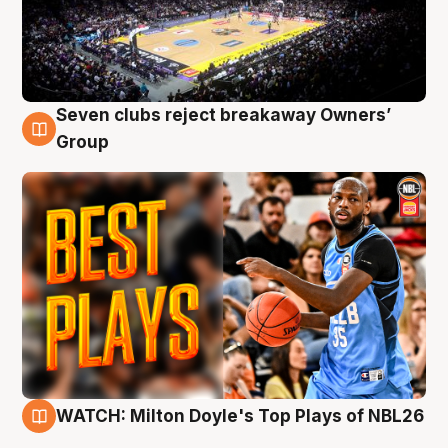
Seven clubs reject breakaway Owners’
9 Aug
Group
WATCH: Milton Doyle's Top Plays of NBL26
9 Aug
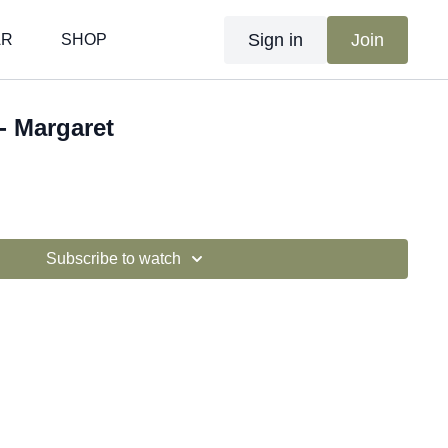
Sign in
Join
AR
SHOP
- Margaret
Subscribe to watch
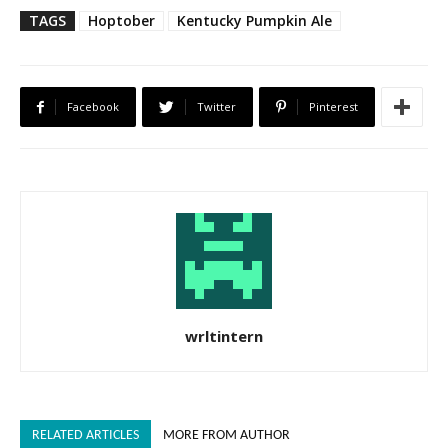
TAGS
Hoptober
Kentucky Pumpkin Ale
Facebook
Twitter
Pinterest
wrltintern
RELATED ARTICLES
MORE FROM AUTHOR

■ Problem to work on
Your response must reproduce the listing above word for word and must contain none of its pictures.

■ Answer space
Seven clubs reject breakaway Owners’
9 Aug
Group
WATCH: Milton Doyle's Top Plays of NBL26
9 Aug
Sign in
Join
AR
SHOP
- Margaret
Subscribe to watch
TAGS
Hoptober
Kentucky Pumpkin Ale
Facebook
Twitter
Pinterest
wrltintern
RELATED ARTICLES
MORE FROM AUTHOR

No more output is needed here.